[Opening EXERCISE INPUT section]
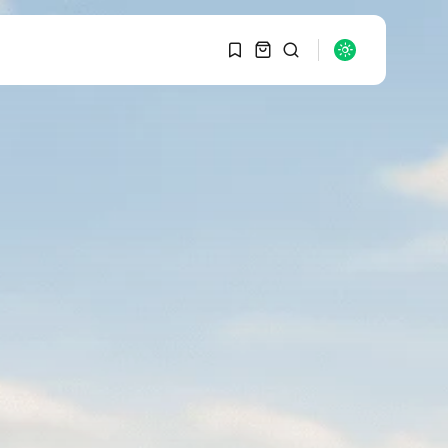
1
1
SEARCH
Sorry, you have no
bookmarks yet.
RECENT POSTS
Macro Watch
0
Graduate Hiring at Top
15 Firms...
SEPTEMBER 1, 2025
Macro Watch
Trump announces
potential $1,200–
$2,400 annual US...
SEPTEMBER 1, 2025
[Closing EXERCISE INPUT section]
- [EXERCISE INSTRUCTIONS]:
Output these and nothing else: the lines from the one holding "RECENT POSTS" through the final line of the entries above, exactly as they appear.

- [EXPECTED OUTPUT]:
RECENT POSTS
Macro Watch
0
Graduate Hiring at Top
15 Firms...
SEPTEMBER 1, 2025
Macro Watch
Trump announces
potential $1,200–
$2,400 annual US...
SEPTEMBER 1, 2025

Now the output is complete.